Your task
Leave no picture in, and give every entry again exactly.

Exercise material
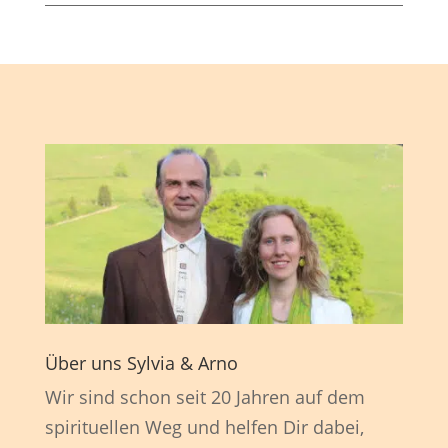
Über uns Sylvia & Arno
Wir sind schon seit 20 Jahren auf dem
spirituellen Weg und helfen Dir dabei,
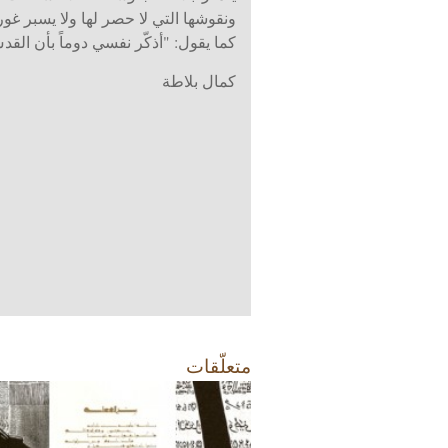
ونقوشها التي لا حصر لها ولا يسبر غور
كما يقول: "أذكّر نفسي دوماً بأن الق
كمال بلاطة
متعلّقات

Solution to the exercise
Über uns Sylvia & Arno
Wir sind schon seit 20 Jahren auf dem
spirituellen Weg und helfen Dir dabei,
ونقوشها التي لا حصر لها ولا يسبر غور
كما يقول: "أذكّر نفسي دوماً بأن الق
كمال بلاطة
متعلّقات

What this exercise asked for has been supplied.